Because of how the systems are all set up at my office (by corporate mandate) we have a ton of moving parts. Healthcare is complicated anyway but our system makes it much, much more difficult:
The staff has to schedule in one program. But they also have to check the EHR (electronic health record) to make sure there is not something else of concern in there, like a pop up that says to schedule an appointment for that patient for 30 minutes instead of the typical 15 minutes. I have access to the EHR, I do not have access to the scheduling program.
Charges are posted manually in another separate billing system.
Lab tests have to have the orders entered in the EHR but you have to log into a separate lab program to print out the orders and specimen labels.
There is a separate patient “portal” system that has to be checked throughout the day where patients can send messages. It does not streamline into the EHR seamlessly. In fact, notifications that there is a waiting message do not come through until the next day so someone has to constantly be checking it to make sure we don’t miss something. If a patient makes a change in the portal system, like to their preferred pharmacy, I have to manually change that in the EHR.
Patients are allowed to cancel or confirm their appointments by phone or text but that means someone in my office has to comb through the info and manually cancel those appointments.
There is an online mailbox that takes appointment requests and questions from the clinic website that has to be monitored twice daily.
Toss in two answering machines that kick in when the phone volume is too high.
We have three regular fax machines and an e-fax that have to be monitored.

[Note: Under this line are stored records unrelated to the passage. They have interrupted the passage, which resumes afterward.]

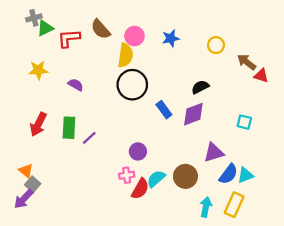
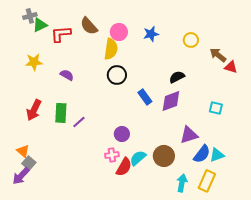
black circle: (132, 85) -> (117, 75), size x0.7

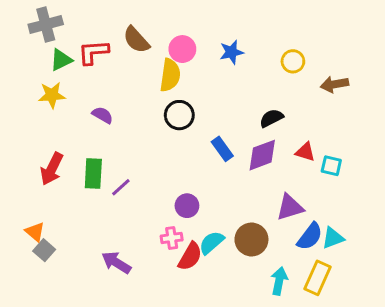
gray cross: (30, 16) -> (46, 24), size x1.5
green triangle: (40, 25) -> (61, 60), moved
brown arrow: (218, 55) -> (334, 84), turned -48
red triangle: (231, 67) -> (305, 152), moved
purple arrow: (21, 176) -> (116, 263), moved, turned 78

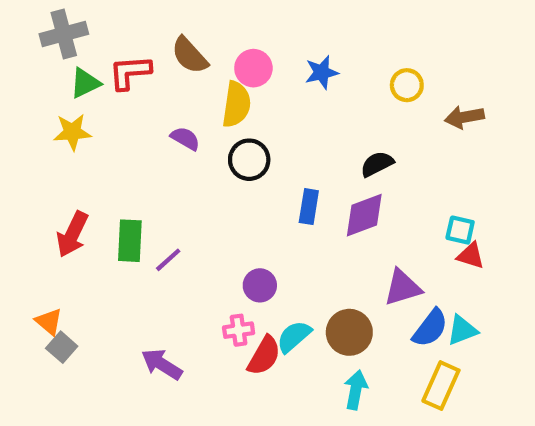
purple semicircle: (103, 115) -> (185, 138), moved
blue rectangle: (222, 149) -> (309, 207), turned 45
red triangle: (305, 152) -> (471, 256), moved
cyan arrow: (279, 281) -> (356, 390), moved

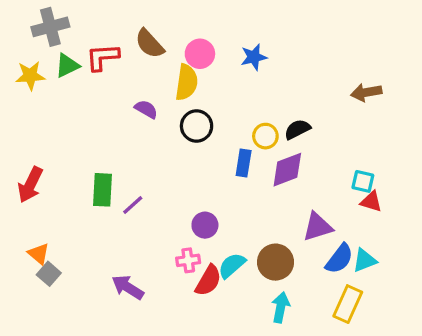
yellow circle: (407, 85) -> (265, 136), moved
yellow star: (72, 132) -> (30, 76), moved
red arrow: (72, 234) -> (30, 185), moved

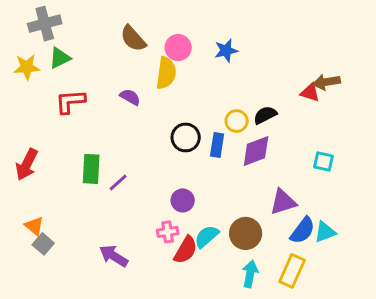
red L-shape: (102, 57) -> (70, 102), moved
black circle: (197, 126) -> (186, 137), moved
red triangle: (371, 202) -> (310, 93), moved
yellow rectangle: (348, 304) -> (292, 271), moved

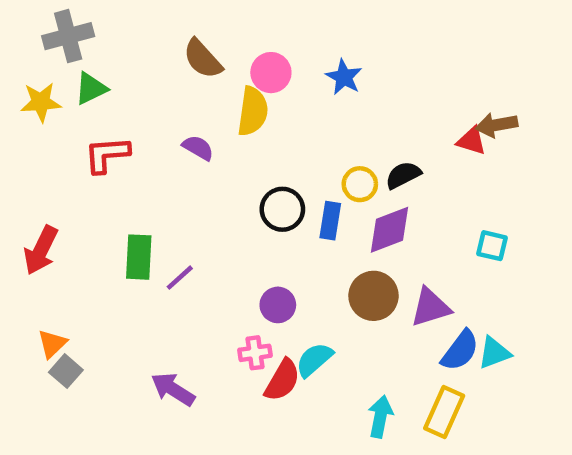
blue star: (226, 51) -> (344, 77), turned -30
orange triangle: (34, 226) -> (52, 344), turned 36
brown circle: (246, 233) -> (374, 296), moved

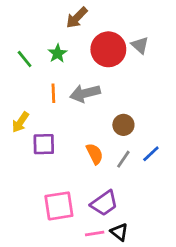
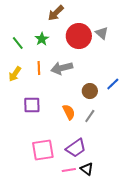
yellow arrow: (20, 122) -> (15, 74), moved
blue line: (151, 154) -> (113, 84), moved

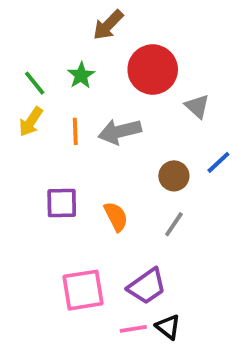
gray triangle: (102, 33) -> (197, 106), moved
yellow arrow: (15, 74) -> (31, 122), moved
orange semicircle: (69, 112) -> (116, 217), moved

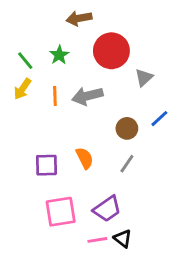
brown arrow: (108, 25) -> (79, 18), turned 35
gray triangle: (197, 106) -> (144, 78), turned 36
purple square: (62, 203) -> (46, 165), moved

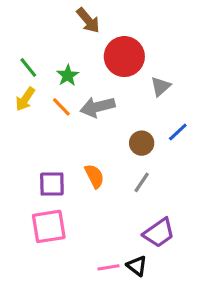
brown arrow: (79, 18) -> (88, 20), turned -120
green star: (59, 55) -> (68, 75), moved
orange line: (55, 96) -> (61, 107), turned -42
purple trapezoid: (107, 209) -> (159, 233), moved
pink square: (61, 212) -> (49, 226), moved

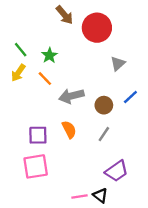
red circle: (124, 57) -> (97, 28), moved
gray arrow: (98, 107) -> (71, 96), moved

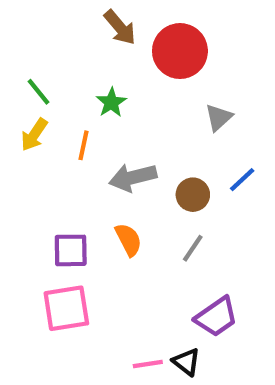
green star: (49, 55) -> (111, 102), moved
orange line: (45, 79) -> (84, 145), turned 56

Instant messenger on the computer that we have to use to communicate urgent things to each other.
All of the phone lines.
There is a physician “dashboard” on a website that we are supposed to log in to every month to check out our numbers and do various tasks like read corporate selected articles and answer questions.

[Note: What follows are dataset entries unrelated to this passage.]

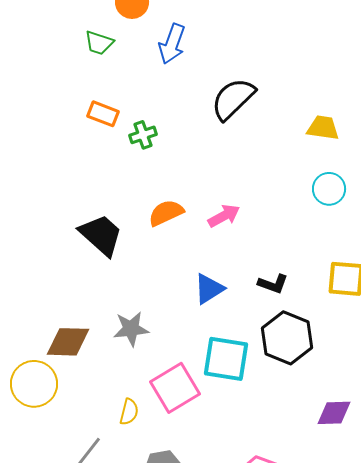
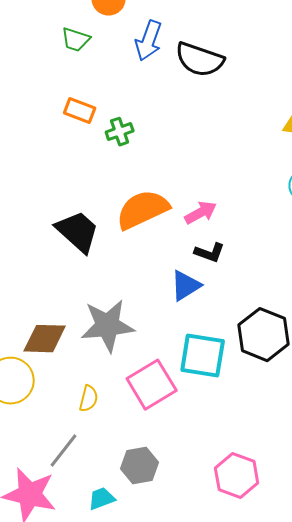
black semicircle: (233, 99) -> (200, 60), moved, turned -117
orange semicircle: (166, 213) -> (143, 210), size x1.5
black L-shape: (273, 284) -> (210, 253), moved
gray star: (131, 329) -> (108, 326), size x1.5
yellow semicircle: (129, 412) -> (89, 399), moved

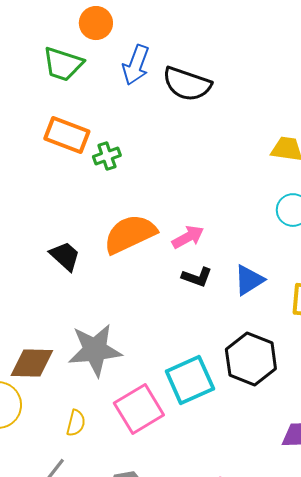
green trapezoid: (76, 40) -> (63, 64), size x1.4
orange rectangle: (80, 111) -> (67, 135), size x1.4
black trapezoid: (78, 232) -> (65, 256), size x0.7
blue triangle: (186, 286) -> (249, 280), moved
cyan square: (203, 356) -> (190, 380), turned -33

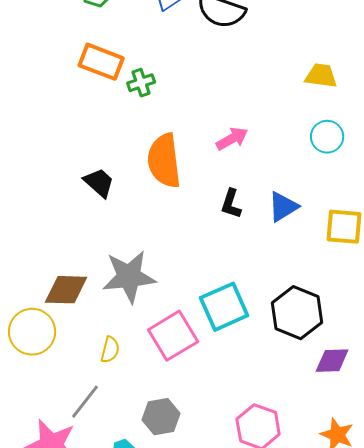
orange semicircle: (130, 234) -> (164, 161), turned -72
pink arrow: (188, 237) -> (232, 139), moved
black L-shape: (197, 277) -> (231, 204), turned 88
black hexagon: (251, 359) -> (297, 313), moved

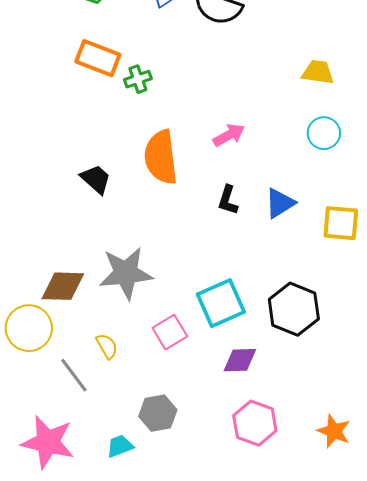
pink square: (173, 336) -> (170, 332), size x0.7
yellow semicircle: (110, 350) -> (107, 346), turned -44
purple diamond: (332, 361) -> (240, 360), moved
gray line: (85, 402) -> (74, 375), moved, turned -75

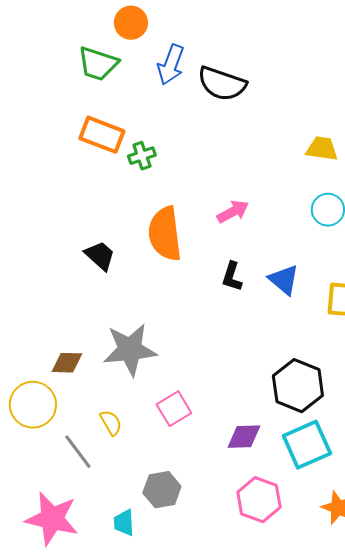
blue triangle: (280, 203) -> (284, 280), turned -48
brown diamond: (63, 286) -> (67, 363), size x0.7
cyan square: (221, 303) -> (307, 445), moved
cyan trapezoid: (120, 446) -> (124, 523), turned -72

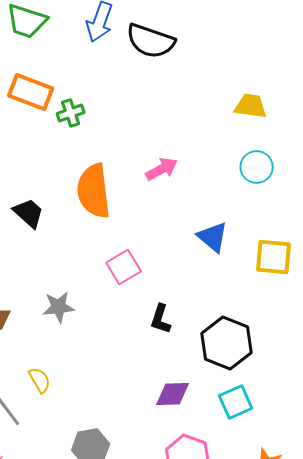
black L-shape: (232, 277) -> (161, 319), moved
gray star: (130, 350) -> (59, 307), size x0.6
pink square: (174, 409) -> (124, 267), moved
cyan square: (307, 445) -> (236, 402), size x0.7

I have my phone which also functions as my pager when I am on call.
The hospital system has their own separate EHR system that I have to access for patient records.

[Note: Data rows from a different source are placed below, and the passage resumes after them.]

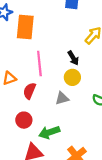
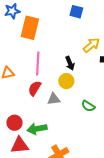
red semicircle: (29, 91) -> (35, 88), moved
red circle: (24, 120) -> (14, 123), moved

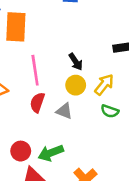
yellow arrow: (92, 45) -> (104, 85), moved
gray triangle: (54, 99) -> (64, 111), turned 40

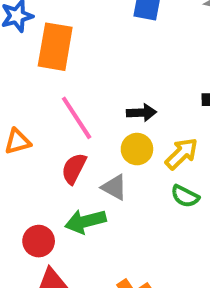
black arrow: (76, 62) -> (141, 113), turned -66
pink line: (35, 70) -> (77, 118), turned -32
green arrow: (51, 153) -> (85, 221), moved

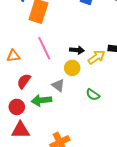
yellow arrow: (181, 154) -> (96, 57), moved
red semicircle: (74, 169) -> (24, 81), moved

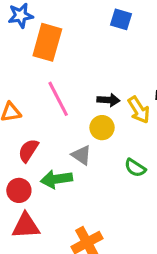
yellow arrow: (96, 57) -> (139, 110), turned 96

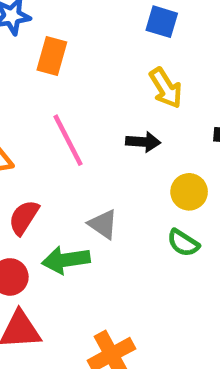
orange rectangle: (47, 42) -> (52, 56), size x0.7
yellow arrow: (139, 110) -> (166, 88), moved
yellow circle: (102, 128) -> (189, 192), moved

Data fatigue is real, folks.
This is too, too much for a human being to keep track of. Finding staff that can handle this sort of mix is impossible from a 20 minute interview. It invites error and is getting dangerous. A new EHR will help to some degree by consolidating (hopefully) the scheduling, lab orders, portal system, and billing together into the EHR, but there is still all of the other stuff to keep track of and the change is a year away.
Meanwhile, my brain does not like it. I cannot focus on the patient problems like I need to. While they are talking I am racing around the EHR trying to click all of the required buttons or trying to address the IM from the front desk saying a patient wants their forms completed RIGHT NOW. I have to force my brain to focus on the voice, to stay on what they are saying instead of multitasking or worrying if my staff checked the online mailbox this morning….
“I’m sorry. How long have you had that pain did you say?”
I don’t know if we can make it a year.